Brian Schiro, MD, FSIR, RPVI
Program Director, Interventional Radiology Independent Residency Program
Miami Vascular Specialists
Financial relationships: Full list of relationships is listed on the CME information page.
Jihad Mustapha, MD
Interventional Radiologist and Chief Executive Officer
Advanced Cardiac & Vascular Centers for Amputation Prevention, Grand Rapids, Michigan
Disclosure information not submitted.
Barry T. Katzen, MD, FSIR
Founder and Chief Medical Executive
Miami Cardiac and Vascular Institute
Disclosure information not submitted.
Cardiovascular events impact the outcomes of patients with peripheral artery disease (PAD), especially those with severe comorbidities. This study presents in-hospital cardiovascular outcomes of PAD patients with varying stages of chronic kidney disease (CKD) in a large population from a real-world database.
Materials and Methods:
Premier Healthcare data from 8.5 million hospitalized patients from 2016 to 2021 was retrospectively analyzed regarding PAD, CKD, major adverse cardiovascular events (MACE) and cardiovascular risk factors. As a composite endpoint, MACE was combined with myocardial infarction (MI), major and minor stroke, cardiac arrest, and cardiovascular death.
Results:
The analysis included 874,788 patients with a diagnosis of PAD (55.6% male; mean age: 69.5 y), of which 106,956 (12.2%) were diagnosed with any level of CKD (CKD 1-5), while 767,832 (87.8%) patients did not have any diagnosis of CKD (CKD 0).

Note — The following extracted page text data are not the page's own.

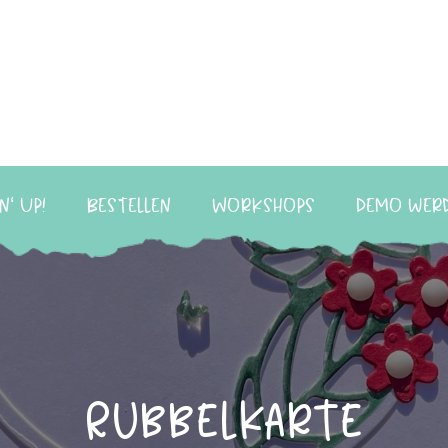
n‘ Up!
Bestellen
Workshops
Demo wer
Rubbelkarte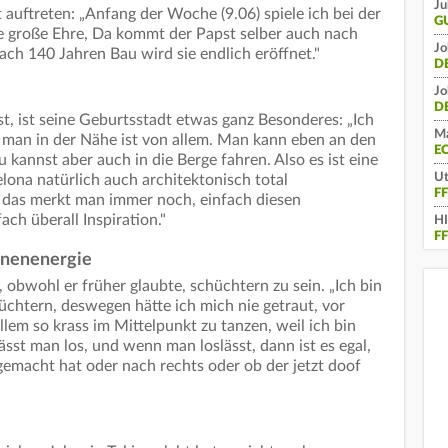
Ju
 auftreten: „Anfang der Woche (9.06) spiele ich bei der
G
ne große Ehre, Da kommt der Papst selber auch nach
Jo
ach 140 Jahren Bau wird sie endlich eröffnet."
D
Jo
D
ist, ist seine Geburtsstadt etwas ganz Besonderes: „Ich
Ma
ss man in der Nähe ist von allem. Man kann eben an den
E
 kannst aber auch in die Berge fahren. Also es ist eine
Ut
celona natürlich auch architektonisch total
F
 das merkt man immer noch, einfach diesen
ch überall Inspiration."
H
F
hnenenergie
, obwohl er früher glaubte, schüchtern zu sein. „Ich bin
üchtern, deswegen hätte ich mich nie getraut, vor
llem so krass im Mittelpunkt zu tanzen, weil ich bin
ässt man los, und wenn man loslässt, dann ist es egal,
gemacht hat oder nach rechts oder ob der jetzt doof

Incidence of in-hospital MACE was two to three times higher in patients with PAD and concurrent CKD compared to patients with PAD and no CKD (CKD 0: 4.7%; CKD 1-2: 12.3%; CKD 3-4: 14.8%; CKD 5: 12.8%; p< 0.0001). Likewise, incidence of every single endpoint (MI, total stroke, cardiac arrest, and cardiovascular death) increased significantly in PAD patients with CKD compared to PAD patients without CKD (p< 0.0001). Presence of coronary artery disease, carotid artery disease, past MI, prior coronary artery bypass grafting and prior percutaneous transluminal coronary angioplasty, was significantly higher among PAD patients with CKD compared to PAD patients without CKD (p< 0.0001).
Conclusion:
PAD patients with CKD were found to have a two to three times higher incidence of in-hospital major adverse cardiovascular events compared to PAD patients without CKD, and cardiovascular events were found more frequently in patients with advanced CKD stages. Given these findings, the presence of CKD among PAD patients might be associated with higher healthcare costs and other adverse hospital outcomes. Early aggressive management of CKD may help mitigate risk of in-hospital MACE among patients with PAD. Further research is needed to better characterize outcomes and populations at risk.